Task requirements » Restate every record exactly as it is written, while omitting the pictures it holds.

Provided entries »
- - - - -

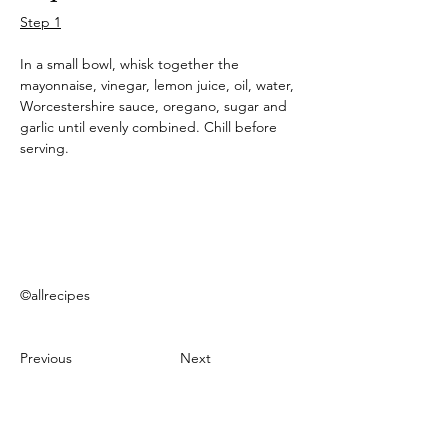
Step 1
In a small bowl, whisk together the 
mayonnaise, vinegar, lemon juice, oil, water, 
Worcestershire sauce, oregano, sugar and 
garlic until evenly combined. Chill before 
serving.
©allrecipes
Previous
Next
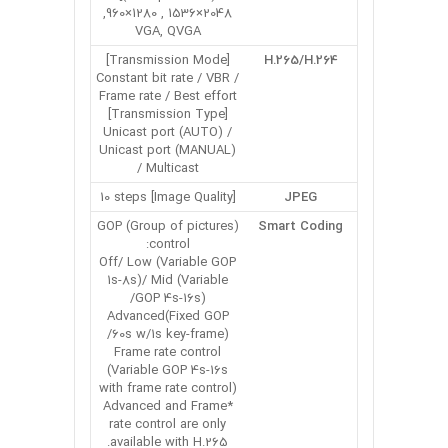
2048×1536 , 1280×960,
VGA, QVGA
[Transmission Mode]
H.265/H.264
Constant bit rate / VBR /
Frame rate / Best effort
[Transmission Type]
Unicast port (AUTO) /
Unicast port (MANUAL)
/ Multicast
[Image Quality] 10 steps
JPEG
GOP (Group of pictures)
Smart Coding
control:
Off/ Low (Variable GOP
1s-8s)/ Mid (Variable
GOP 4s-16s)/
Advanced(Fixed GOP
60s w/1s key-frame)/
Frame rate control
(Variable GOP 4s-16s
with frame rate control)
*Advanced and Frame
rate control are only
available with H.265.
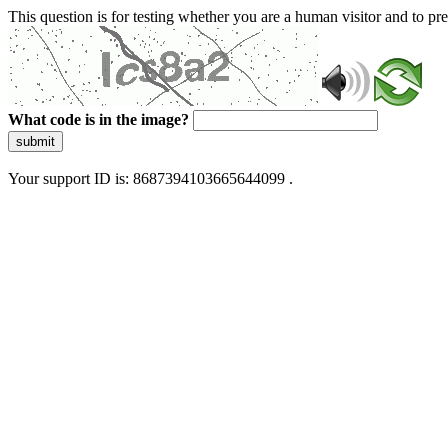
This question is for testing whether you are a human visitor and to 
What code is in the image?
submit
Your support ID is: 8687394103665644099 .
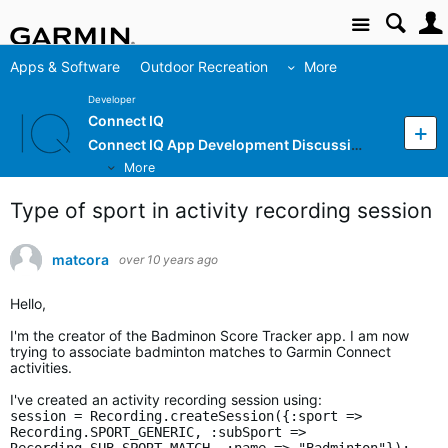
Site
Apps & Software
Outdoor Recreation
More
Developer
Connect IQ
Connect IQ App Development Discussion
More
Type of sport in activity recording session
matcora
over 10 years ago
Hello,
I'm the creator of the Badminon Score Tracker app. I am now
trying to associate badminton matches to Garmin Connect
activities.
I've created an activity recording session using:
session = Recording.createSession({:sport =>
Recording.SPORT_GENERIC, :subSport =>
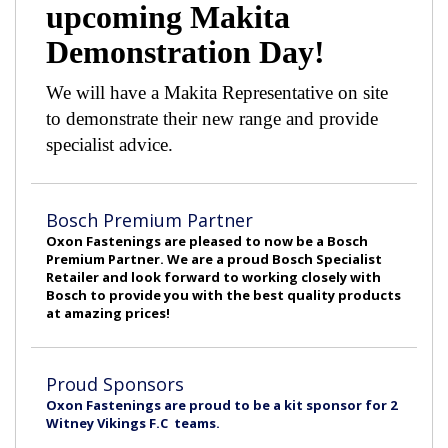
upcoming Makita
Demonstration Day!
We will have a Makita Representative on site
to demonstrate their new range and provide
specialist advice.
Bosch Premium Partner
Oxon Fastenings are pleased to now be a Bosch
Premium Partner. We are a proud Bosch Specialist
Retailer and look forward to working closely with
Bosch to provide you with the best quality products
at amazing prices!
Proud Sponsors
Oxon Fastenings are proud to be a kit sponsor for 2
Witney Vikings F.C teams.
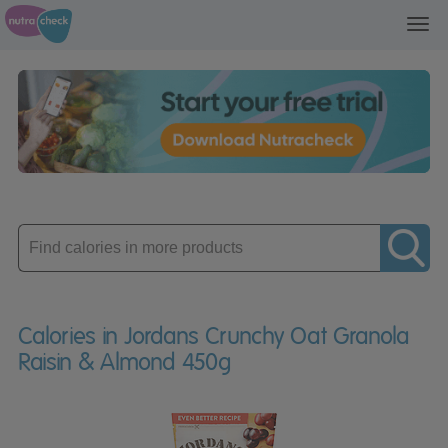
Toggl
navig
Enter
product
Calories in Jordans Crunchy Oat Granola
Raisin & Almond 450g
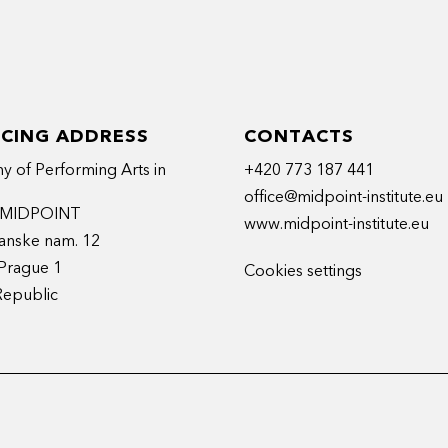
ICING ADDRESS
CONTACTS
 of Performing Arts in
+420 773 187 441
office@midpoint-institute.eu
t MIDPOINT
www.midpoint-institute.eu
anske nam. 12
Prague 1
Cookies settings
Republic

- - - - -

Problem solution »
Step 1
In a small bowl, whisk together the 
mayonnaise, vinegar, lemon juice, oil, water, 
Worcestershire sauce, oregano, sugar and 
garlic until evenly combined. Chill before 
serving.
©allrecipes
Previous
Next
2048×1536 , 1280×960,
VGA, QVGA
[Transmission Mode]
H.265/H.264
Constant bit rate / VBR /
Frame rate / Best effort
[Transmission Type]
Unicast port (AUTO) /
Unicast port (MANUAL)
/ Multicast
[Image Quality] 10 steps
JPEG
GOP (Group of pictures)
Smart Coding
control:
Off/ Low (Variable GOP
1s-8s)/ Mid (Variable
GOP 4s-16s)/
Advanced(Fixed GOP
60s w/1s key-frame)/
Frame rate control
(Variable GOP 4s-16s
with frame rate control)
*Advanced and Frame
rate control are only
available with H.265.
This question is for testing whether you are a human visitor and to 
What code is in the image?
submit
Your support ID is: 8687394103665644099 .
Site
Apps & Software
Outdoor Recreation
More
Developer
Connect IQ
Connect IQ App Development Discussion
More
Type of sport in activity recording session
matcora
over 10 years ago
Hello,
I'm the creator of the Badminon Score Tracker app. I am now
trying to associate badminton matches to Garmin Connect
activities.
I've created an activity recording session using:
session = Recording.createSession({:sport =>
Recording.SPORT_GENERIC, :subSport =>
upcoming Makita
Demonstration Day!
We will have a Makita Representative on site
to demonstrate their new range and provide
specialist advice.
Bosch Premium Partner
Oxon Fastenings are pleased to now be a Bosch
Premium Partner. We are a proud Bosch Specialist
Retailer and look forward to working closely with
Bosch to provide you with the best quality products
at amazing prices!
Proud Sponsors
Oxon Fastenings are proud to be a kit sponsor for 2
Witney Vikings F.C teams.
Toggl
navig
Enter
product
Calories in Jordans Crunchy Oat Granola
Raisin & Almond 450g
ICING ADDRESS
CONTACTS
 of Performing Arts in
+420 773 187 441
office@midpoint-institute.eu
t MIDPOINT
www.midpoint-institute.eu
anske nam. 12
Prague 1
Cookies settings
Republic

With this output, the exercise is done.